With ImmunoGen (IMGN) shares sliding by more than 39% in the past 12 months, its investors are bound to be looking for salvation. What's more, despite recent clinical trial results that management hailed as positive, the biotech's stock just might continue to struggle in the run-up to potential regulatory approval for its first therapy.

But does the combination of a recent pullback and positive, late-stage clinical data make ImmunoGen an attractive purchase for value-conscious investors? Not really, and here's why.

A doctor touches a patient's arm in an office.

Image source: Getty Images.

Advanced drugs don't always make for a high-performing stock

ImmunoGen's specialty is developing antibody-drug conjugates (ADCs), which you can think of as especially complicated medicines that excel in delivering molecules with therapeutic effects to the precise physiological locations where they're needed most (in theory). The company doesn't have any products on the market yet, though it does have a few drug development collaborations that netted it $69.8 million last year.

Its lead program is called mirvetuximab, which is intended to treat ovarian cancer that's both resistant to platinum-based chemotherapy regimens and expresses a high level of a specific, disease-related biomarker. The company is investigating mirvetuximab in a trio of late-stage clinical trials, and it also has an earlier-stage project.

ImmunoGen reported on March 19 that one of the recently concluded phase 3 trials for the drug met its primary endpoint, with 32.4% of patients responding to treatment. Similarly, the trial results showed that people who responded to treatment continued to do so for a median of 6.9 months, which works out to be a median progression-free survival of 4.4 months. 

If you think that the response rate or the progression-free survival time sounds a bit lower than would be expected for a "successful" drug trial, you aren't alone; the market's reaction to the results was quite negative. Its shares have fallen by more than 11% in the past month, which is likely due to investors pricing in the expectation of lower-than-initially-predicted uptake of mirvetuximab, assuming it gets approved. 

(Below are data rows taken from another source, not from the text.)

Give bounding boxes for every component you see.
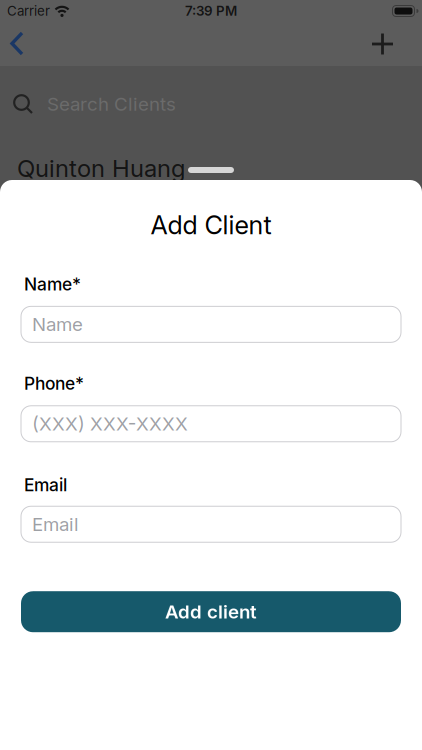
staticText: Name (32, 313, 83, 335)
button[interactable]: Quinton Huang (0, 154, 422, 182)
button[interactable]: Back (10, 32, 34, 56)
button[interactable]: Email (21, 506, 401, 542)
staticText: (XXX) XXX-XXXX (32, 413, 188, 435)
staticText: Quinton Huang (17, 154, 185, 182)
staticText: Email (24, 475, 67, 495)
button[interactable]: Search Clients (0, 93, 422, 115)
staticText: Add client (165, 601, 257, 623)
button[interactable]: Add client (21, 591, 401, 632)
staticText: Search Clients (47, 93, 176, 115)
staticText: Name* (24, 274, 81, 294)
button[interactable]: Name (21, 306, 401, 342)
button[interactable]: Add (372, 33, 394, 55)
staticText: Email (32, 513, 79, 535)
staticText: Carrier (7, 3, 50, 19)
staticText: Phone* (24, 373, 84, 394)
staticText: 7:39 PM (185, 3, 237, 19)
staticText: Add Client (150, 210, 272, 240)
button[interactable]: (XXX) XXX-XXXX (21, 406, 401, 442)
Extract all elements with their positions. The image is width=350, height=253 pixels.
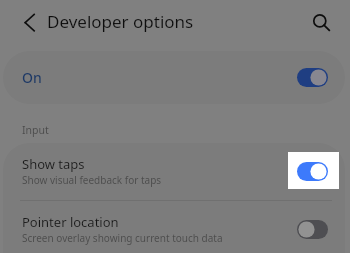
button[interactable]: Search (301, 3, 337, 39)
staticText: Developer options (47, 10, 194, 33)
staticText: Screen overlay showing current touch dat… (22, 231, 223, 245)
staticText: Show visual feedback for taps (22, 173, 162, 187)
staticText: Show taps (22, 155, 85, 173)
staticText: On (22, 68, 42, 87)
button[interactable]: Back (8, 5, 44, 41)
button[interactable]: Pointer location (3, 201, 345, 253)
staticText: Input (22, 123, 49, 137)
button[interactable]: Show taps (3, 143, 345, 201)
button[interactable]: Show taps switch, on (288, 152, 339, 189)
staticText: Pointer location (22, 213, 119, 231)
button[interactable]: On (3, 51, 345, 104)
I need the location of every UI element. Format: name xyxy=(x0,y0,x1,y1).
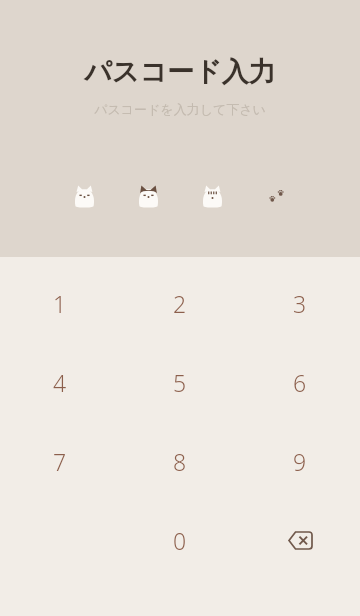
staticText: 2 xyxy=(173,288,187,319)
button[interactable]: 4 xyxy=(0,343,120,422)
button[interactable]: 6 xyxy=(240,343,360,422)
staticText: 7 xyxy=(53,446,67,477)
button[interactable]: Delete xyxy=(240,501,360,580)
staticText: 4 xyxy=(53,367,67,398)
button[interactable]: 9 xyxy=(240,422,360,501)
button[interactable]: 1 xyxy=(0,264,120,343)
button[interactable]: 7 xyxy=(0,422,120,501)
button[interactable]: 2 xyxy=(120,264,240,343)
staticText: 1 xyxy=(53,288,67,319)
staticText: 0 xyxy=(173,525,187,556)
staticText: 3 xyxy=(293,288,307,319)
staticText: 8 xyxy=(173,446,187,477)
button[interactable]: 3 xyxy=(240,264,360,343)
staticText: 5 xyxy=(173,367,187,398)
staticText: 6 xyxy=(293,367,307,398)
staticText: パスコード入力 xyxy=(84,55,276,89)
button[interactable]: 0 xyxy=(120,501,240,580)
staticText: パスコードを入力して下さい xyxy=(94,101,266,117)
button[interactable]: 5 xyxy=(120,343,240,422)
button[interactable]: 8 xyxy=(120,422,240,501)
staticText: 9 xyxy=(293,446,307,477)
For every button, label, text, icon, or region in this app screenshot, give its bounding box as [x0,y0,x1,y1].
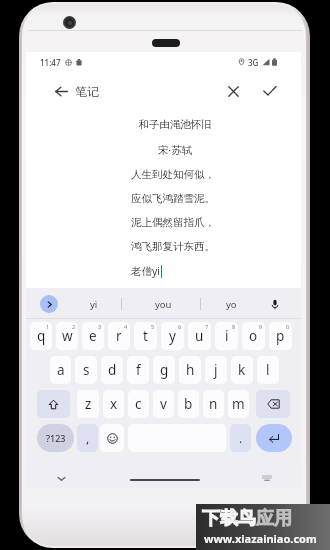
staticText: 老僧yi [131,264,161,278]
button[interactable]: b [178,390,199,418]
staticText: 8 [232,323,236,330]
button[interactable]: f [127,356,149,384]
staticText: , [86,430,90,446]
staticText: 4 [124,323,128,330]
staticText: 0 [286,323,290,330]
button[interactable]: d [101,356,123,384]
staticText: n [209,395,218,413]
staticText: l [266,361,270,379]
staticText: 3G [248,57,259,68]
button[interactable]: u [188,322,211,350]
staticText: j [214,361,218,379]
button[interactable]: Hide keyboard [52,469,70,487]
staticText: k [238,361,246,379]
staticText: v [160,395,167,413]
button[interactable]: h [179,356,201,384]
staticText: a [57,361,65,379]
staticText: w [62,327,73,345]
button[interactable]: r [108,322,130,350]
staticText: 11:47 [40,57,61,68]
button[interactable]: s [75,356,97,384]
button[interactable]: w [56,322,78,350]
staticText: you [155,298,172,311]
button[interactable]: k [231,356,253,384]
staticText: 1 [46,323,50,330]
staticText: www.xiazainiao.com [204,531,317,546]
button[interactable]: Shift [37,390,70,418]
staticText: m [232,395,245,413]
staticText: 下载鸟 [202,507,256,530]
staticText: 6 [178,323,182,330]
staticText: . [239,430,243,446]
button[interactable]: m [228,390,249,418]
button[interactable]: l [257,356,279,384]
button[interactable]: More suggestions [40,295,58,313]
staticText: 7 [205,323,209,330]
staticText: i [225,327,229,345]
button[interactable]: , [77,424,98,452]
button[interactable]: you [145,291,181,317]
button[interactable]: e [82,322,104,350]
button[interactable]: q [30,322,52,350]
staticText: r [116,327,122,345]
button[interactable]: Emoji [100,424,124,452]
button[interactable]: o [242,322,265,350]
staticText: 3 [98,323,102,330]
staticText: e [89,327,97,345]
staticText: f [136,361,141,379]
staticText: p [276,327,285,345]
button[interactable]: Change keyboard [259,470,275,486]
staticText: ?123 [46,432,66,444]
button[interactable]: z [77,390,99,418]
staticText: 2 [72,323,76,330]
staticText: yi [90,298,98,311]
staticText: c [135,395,142,413]
button[interactable]: a [50,356,71,384]
staticText: 9 [259,323,263,330]
staticText: 应用 [256,507,292,530]
staticText: b [184,395,193,413]
staticText: u [195,327,204,345]
button[interactable]: Back [48,78,74,104]
button[interactable]: Enter [256,424,292,452]
button[interactable]: ?123 [37,424,74,452]
button[interactable]: c [128,390,149,418]
staticText: 5 [151,323,155,330]
staticText: 泥上偶然留指爪， [131,216,215,229]
staticText: s [83,361,90,379]
staticText: o [249,327,258,345]
button[interactable]: g [153,356,175,384]
staticText: t [143,327,148,345]
staticText: 人生到处知何似， [131,168,215,181]
staticText: 鸿飞那复计东西。 [131,240,215,253]
staticText: y [169,327,176,345]
button[interactable]: i [215,322,238,350]
staticText: 笔记 [75,84,99,99]
staticText: yo [226,298,237,311]
button[interactable]: Backspace [256,390,290,418]
button[interactable]: t [134,322,157,350]
staticText: 宋·苏轼 [131,143,219,157]
button[interactable]: yo [215,291,247,317]
staticText: d [108,361,117,379]
button[interactable]: n [203,390,224,418]
staticText: q [37,327,46,345]
button[interactable]: Save [257,78,283,104]
button[interactable]: Voice input [265,294,285,314]
staticText: 和子由渑池怀旧 [131,118,219,131]
staticText: g [160,361,169,379]
staticText: 应似飞鸿踏雪泥。 [131,192,215,205]
button[interactable]: j [205,356,227,384]
staticText: x [110,395,118,413]
button[interactable]: . [230,424,251,452]
button[interactable]: Discard [220,78,246,104]
button[interactable]: y [161,322,184,350]
button[interactable]: x [103,390,124,418]
button[interactable]: v [153,390,174,418]
button[interactable]: yi [79,291,109,317]
staticText: h [186,361,195,379]
staticText: z [85,395,92,413]
button[interactable]: p [269,322,292,350]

Still, it's important to remember that people with treatment-resistant ovarian cancer don't have any options that are likely to be much better. Per the company, the drugs that constitute the existing standard of care can deliver a response rate of around 12%, so mirvetuximab's performance is a significant improvement.

But investors are right to wonder what the stock's future will look like if this is the market's response to a nominally successful trial. So far, the reaction to the March 29 announcement that ImmunoGen submitted its Biologics License Application (BLA) to the Food and Drug Administration (FDA) has been quite positive, with its stock rising by around 12% during the day. 

This stock still isn't priced at a bargain

Given ImmunoGen's ongoing efforts to commercialize mirvetuximab, there's a solid chance that the company will eventually start to realize revenue from sales of the drug -- perhaps as soon as later this year. Therefore, if its shares are undervalued after its recent period of decline, bargain hunters might be able to grab them a discount. 

Unfortunately, ImmunoGen is still valued quite expensively. Its price-to-sales (P/S) multiple is around 13, whereas the biotech industry's average clocks in at 5.6. That valuation might increase still further if mirvetuximab gets regulatory approval, but at this point, it's unlikely to get much cheaper unless there's an unexpected negative catalyst, such as poor results from a clinical trial. Similarly, it's hard to strongly advocate for investors to buy the stock right now. 

The company only has $18.7 million in debt, and its hoard of $478.7 million in cash is considerable compared to 2021's total expenses of $194.9 million. Nonetheless, there are only an estimated 2,100 patients who are eligible to be treated with mirvetuximab annually under the indication that ImmunoGen is currently seeking. And of that small patient population, concerns about the drug's limited impact on survival time are likely to be weighed against its cost. 

So, even if you're a typical biotech investor accustomed to facing long odds, this could still be a risky late-stage pick, so act accordingly. On the other hand, if you're a more conservative type or a discount-loving investor, you should definitely steer clear.